Activity: Line tally for the word "como": count the lines below that contain it and reply with the number alone.

Information provided:
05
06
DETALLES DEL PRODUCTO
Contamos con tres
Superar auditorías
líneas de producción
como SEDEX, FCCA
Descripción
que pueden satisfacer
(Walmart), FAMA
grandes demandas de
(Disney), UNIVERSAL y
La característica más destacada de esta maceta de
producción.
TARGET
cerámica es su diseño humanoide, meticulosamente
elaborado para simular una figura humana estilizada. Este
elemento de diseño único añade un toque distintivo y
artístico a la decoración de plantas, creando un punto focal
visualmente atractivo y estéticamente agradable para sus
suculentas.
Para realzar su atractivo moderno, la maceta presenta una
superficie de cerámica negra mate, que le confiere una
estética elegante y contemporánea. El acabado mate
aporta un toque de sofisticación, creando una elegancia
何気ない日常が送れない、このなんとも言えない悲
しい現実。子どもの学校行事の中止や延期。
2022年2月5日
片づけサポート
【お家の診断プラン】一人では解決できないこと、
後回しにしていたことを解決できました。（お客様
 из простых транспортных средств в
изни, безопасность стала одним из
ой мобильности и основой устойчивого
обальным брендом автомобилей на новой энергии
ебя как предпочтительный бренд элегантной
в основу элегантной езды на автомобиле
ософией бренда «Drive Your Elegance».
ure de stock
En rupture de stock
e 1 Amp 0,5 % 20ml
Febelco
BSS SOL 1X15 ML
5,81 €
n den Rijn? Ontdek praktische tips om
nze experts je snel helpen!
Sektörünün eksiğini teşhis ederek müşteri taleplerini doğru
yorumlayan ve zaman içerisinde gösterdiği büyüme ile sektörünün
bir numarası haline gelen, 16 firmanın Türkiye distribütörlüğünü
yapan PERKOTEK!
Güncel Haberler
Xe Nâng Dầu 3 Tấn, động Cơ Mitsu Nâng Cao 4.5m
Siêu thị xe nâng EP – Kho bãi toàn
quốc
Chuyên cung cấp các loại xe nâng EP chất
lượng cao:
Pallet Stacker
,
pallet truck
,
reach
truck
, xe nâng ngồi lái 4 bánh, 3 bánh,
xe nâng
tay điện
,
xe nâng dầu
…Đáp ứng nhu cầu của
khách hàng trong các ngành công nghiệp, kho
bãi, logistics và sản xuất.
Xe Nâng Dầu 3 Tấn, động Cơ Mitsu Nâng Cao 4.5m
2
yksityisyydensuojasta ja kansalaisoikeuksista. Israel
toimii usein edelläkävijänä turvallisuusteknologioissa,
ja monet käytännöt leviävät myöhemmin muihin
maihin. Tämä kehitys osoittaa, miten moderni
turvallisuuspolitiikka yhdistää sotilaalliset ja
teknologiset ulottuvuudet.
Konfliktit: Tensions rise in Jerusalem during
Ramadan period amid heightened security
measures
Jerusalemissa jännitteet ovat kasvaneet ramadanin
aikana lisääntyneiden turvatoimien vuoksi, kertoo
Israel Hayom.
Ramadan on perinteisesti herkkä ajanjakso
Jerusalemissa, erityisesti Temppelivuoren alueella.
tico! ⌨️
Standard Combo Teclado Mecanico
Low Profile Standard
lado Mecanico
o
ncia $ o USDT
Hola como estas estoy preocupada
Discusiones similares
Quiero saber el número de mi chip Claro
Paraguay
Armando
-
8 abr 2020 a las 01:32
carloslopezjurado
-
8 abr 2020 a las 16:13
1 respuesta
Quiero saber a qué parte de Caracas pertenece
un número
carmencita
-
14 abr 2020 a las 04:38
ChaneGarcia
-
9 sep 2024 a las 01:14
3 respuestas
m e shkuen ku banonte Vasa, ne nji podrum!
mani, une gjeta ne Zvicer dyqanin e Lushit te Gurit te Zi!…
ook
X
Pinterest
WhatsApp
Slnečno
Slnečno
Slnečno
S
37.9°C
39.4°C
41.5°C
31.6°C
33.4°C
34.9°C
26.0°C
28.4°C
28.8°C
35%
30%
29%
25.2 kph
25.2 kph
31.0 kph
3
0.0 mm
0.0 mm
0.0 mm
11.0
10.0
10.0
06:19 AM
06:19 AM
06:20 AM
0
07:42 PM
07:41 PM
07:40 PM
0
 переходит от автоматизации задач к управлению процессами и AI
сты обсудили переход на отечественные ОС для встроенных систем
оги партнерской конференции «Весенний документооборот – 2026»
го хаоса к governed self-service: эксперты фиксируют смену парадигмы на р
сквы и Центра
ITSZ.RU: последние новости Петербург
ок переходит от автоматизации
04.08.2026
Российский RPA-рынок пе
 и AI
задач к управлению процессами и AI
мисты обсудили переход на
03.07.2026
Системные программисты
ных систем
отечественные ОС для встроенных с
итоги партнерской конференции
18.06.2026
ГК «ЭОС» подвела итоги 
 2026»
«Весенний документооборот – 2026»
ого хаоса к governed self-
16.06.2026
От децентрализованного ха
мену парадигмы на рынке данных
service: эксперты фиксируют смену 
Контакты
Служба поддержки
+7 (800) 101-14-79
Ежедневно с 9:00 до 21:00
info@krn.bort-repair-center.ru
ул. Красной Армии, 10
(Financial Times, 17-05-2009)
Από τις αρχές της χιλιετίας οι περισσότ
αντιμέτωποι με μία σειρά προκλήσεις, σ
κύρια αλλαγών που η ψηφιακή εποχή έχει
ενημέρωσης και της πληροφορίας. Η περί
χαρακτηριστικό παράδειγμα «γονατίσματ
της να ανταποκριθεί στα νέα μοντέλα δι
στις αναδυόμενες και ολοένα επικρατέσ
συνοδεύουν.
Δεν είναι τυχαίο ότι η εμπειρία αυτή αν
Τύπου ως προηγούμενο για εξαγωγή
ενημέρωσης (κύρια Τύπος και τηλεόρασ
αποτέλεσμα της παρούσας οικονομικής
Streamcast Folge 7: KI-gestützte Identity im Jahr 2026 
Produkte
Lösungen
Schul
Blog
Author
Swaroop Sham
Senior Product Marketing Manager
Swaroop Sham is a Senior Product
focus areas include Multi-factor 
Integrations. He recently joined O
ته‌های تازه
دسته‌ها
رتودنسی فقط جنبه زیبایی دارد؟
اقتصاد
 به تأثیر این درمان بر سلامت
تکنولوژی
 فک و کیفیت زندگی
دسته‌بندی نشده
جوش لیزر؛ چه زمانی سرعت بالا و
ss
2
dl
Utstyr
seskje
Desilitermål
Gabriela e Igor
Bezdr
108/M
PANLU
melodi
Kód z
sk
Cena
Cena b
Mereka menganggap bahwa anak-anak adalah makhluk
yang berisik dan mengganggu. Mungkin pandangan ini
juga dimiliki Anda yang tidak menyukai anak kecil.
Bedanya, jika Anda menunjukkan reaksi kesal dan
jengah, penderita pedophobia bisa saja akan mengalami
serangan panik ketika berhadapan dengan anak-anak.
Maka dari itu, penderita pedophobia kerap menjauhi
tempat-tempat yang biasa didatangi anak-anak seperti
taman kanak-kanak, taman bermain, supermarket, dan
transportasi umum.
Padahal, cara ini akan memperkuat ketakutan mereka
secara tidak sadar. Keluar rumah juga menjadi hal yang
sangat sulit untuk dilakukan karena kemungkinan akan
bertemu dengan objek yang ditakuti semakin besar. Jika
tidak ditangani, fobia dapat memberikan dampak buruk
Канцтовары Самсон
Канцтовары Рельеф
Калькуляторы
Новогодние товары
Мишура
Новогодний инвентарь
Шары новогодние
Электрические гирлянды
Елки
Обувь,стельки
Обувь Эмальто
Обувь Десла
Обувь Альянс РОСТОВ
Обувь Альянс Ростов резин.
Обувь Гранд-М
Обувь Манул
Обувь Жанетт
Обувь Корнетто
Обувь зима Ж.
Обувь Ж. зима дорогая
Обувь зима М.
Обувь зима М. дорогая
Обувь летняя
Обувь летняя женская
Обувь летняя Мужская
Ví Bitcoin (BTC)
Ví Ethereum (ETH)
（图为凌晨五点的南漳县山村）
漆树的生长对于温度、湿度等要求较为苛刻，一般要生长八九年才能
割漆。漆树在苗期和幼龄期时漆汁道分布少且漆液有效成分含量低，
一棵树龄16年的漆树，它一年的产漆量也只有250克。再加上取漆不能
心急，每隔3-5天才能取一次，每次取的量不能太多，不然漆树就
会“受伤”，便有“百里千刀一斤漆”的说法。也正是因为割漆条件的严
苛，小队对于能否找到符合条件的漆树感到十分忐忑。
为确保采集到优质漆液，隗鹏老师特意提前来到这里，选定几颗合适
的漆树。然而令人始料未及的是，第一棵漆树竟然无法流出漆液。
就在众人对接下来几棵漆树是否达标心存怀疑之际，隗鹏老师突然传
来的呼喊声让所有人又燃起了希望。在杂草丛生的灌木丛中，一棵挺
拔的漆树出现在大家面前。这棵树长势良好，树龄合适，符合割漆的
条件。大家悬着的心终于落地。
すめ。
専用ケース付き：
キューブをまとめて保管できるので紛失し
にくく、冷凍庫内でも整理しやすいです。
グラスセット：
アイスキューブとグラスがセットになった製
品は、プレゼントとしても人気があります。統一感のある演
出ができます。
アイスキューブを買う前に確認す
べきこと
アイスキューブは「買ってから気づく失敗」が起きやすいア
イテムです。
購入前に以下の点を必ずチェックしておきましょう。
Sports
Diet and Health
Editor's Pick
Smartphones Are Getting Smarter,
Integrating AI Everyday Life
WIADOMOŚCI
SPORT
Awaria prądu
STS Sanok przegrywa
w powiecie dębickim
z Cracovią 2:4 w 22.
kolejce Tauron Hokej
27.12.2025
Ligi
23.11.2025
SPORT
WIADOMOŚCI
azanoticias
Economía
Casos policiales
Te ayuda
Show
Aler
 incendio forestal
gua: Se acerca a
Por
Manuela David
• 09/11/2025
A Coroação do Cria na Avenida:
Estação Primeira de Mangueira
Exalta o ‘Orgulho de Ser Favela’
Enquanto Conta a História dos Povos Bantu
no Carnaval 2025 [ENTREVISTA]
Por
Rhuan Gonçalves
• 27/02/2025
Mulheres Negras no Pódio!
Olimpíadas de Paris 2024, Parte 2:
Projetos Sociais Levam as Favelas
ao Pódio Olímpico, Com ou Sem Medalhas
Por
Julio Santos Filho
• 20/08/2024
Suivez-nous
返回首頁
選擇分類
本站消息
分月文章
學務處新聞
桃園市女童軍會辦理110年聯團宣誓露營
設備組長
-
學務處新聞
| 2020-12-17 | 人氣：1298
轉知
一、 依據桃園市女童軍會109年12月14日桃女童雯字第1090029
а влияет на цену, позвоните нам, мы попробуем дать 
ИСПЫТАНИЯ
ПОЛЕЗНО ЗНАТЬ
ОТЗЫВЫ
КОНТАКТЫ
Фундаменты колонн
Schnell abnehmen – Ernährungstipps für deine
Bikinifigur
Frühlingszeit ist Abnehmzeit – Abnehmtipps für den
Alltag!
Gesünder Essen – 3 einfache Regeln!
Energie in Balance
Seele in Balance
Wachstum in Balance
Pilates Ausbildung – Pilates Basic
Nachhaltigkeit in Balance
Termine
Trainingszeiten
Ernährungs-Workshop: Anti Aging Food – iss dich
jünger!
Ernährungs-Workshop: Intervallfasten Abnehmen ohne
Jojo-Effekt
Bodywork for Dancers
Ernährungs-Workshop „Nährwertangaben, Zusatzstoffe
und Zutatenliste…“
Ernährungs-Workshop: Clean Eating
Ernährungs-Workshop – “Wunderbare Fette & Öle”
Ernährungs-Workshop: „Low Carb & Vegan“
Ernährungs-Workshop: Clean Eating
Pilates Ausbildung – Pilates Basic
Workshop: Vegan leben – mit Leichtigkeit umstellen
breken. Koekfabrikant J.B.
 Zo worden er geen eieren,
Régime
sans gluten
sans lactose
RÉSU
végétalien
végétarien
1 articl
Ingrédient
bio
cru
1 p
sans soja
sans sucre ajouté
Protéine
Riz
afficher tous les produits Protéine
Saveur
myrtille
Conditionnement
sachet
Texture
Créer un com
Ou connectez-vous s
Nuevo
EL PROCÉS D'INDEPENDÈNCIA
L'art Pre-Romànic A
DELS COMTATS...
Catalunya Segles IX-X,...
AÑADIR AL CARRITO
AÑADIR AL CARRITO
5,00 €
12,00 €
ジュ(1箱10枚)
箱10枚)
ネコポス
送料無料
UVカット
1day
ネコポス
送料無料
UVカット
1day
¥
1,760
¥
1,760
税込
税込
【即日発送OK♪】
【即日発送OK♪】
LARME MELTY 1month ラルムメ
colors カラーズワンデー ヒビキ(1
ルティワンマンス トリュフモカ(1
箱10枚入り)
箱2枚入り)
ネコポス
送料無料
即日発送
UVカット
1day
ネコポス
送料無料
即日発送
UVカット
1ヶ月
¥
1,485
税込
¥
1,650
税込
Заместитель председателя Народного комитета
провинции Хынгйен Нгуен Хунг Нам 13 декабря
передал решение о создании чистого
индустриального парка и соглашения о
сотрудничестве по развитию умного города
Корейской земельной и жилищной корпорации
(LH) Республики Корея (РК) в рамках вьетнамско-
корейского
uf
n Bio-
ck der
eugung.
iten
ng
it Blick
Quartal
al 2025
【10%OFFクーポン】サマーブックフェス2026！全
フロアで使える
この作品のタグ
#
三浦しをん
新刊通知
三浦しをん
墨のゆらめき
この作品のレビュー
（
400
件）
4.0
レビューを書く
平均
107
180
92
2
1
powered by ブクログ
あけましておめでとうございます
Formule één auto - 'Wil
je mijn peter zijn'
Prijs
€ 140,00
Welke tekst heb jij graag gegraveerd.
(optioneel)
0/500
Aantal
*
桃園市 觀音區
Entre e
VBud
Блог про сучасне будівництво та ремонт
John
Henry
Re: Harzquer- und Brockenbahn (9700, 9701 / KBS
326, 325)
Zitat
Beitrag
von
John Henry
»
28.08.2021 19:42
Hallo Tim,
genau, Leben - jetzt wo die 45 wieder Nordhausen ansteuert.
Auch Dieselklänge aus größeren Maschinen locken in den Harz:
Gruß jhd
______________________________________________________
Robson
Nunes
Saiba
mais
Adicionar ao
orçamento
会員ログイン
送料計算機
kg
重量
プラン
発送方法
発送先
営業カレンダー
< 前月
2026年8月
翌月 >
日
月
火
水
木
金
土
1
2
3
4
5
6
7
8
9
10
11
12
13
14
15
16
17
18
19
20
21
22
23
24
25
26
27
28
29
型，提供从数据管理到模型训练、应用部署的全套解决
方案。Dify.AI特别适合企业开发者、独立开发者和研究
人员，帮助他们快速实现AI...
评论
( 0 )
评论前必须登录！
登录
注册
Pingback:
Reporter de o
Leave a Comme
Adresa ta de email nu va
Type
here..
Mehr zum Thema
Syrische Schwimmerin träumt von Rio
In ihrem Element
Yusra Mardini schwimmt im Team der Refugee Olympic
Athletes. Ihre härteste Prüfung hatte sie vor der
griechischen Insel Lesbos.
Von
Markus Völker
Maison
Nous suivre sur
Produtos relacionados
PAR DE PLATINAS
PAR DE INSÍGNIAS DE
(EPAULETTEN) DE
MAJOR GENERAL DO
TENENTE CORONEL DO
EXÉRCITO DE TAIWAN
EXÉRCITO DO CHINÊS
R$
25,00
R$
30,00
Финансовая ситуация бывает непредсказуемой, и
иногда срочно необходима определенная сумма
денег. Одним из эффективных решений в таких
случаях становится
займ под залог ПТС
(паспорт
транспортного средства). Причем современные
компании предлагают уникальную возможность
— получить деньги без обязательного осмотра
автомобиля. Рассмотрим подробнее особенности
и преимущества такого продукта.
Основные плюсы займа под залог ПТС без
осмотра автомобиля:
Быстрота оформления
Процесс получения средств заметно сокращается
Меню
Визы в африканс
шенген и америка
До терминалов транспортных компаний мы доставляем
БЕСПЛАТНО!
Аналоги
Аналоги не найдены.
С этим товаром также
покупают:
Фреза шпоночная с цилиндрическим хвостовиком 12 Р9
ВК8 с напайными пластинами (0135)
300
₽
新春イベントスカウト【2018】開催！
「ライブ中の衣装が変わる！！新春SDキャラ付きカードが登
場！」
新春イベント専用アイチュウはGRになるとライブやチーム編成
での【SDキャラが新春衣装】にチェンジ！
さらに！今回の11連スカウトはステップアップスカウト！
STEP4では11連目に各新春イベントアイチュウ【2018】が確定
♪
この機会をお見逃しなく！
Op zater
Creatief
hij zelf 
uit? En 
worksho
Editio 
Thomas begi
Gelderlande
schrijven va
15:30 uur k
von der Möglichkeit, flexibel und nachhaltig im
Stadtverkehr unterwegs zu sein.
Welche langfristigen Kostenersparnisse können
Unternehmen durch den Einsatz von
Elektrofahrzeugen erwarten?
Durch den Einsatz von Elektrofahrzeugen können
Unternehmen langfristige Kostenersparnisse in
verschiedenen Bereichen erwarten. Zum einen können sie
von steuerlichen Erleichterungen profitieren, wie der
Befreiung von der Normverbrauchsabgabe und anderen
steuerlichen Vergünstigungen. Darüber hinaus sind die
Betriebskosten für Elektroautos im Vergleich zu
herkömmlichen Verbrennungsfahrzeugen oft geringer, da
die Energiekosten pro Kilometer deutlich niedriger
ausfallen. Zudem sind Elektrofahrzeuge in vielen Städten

Output of the task: 2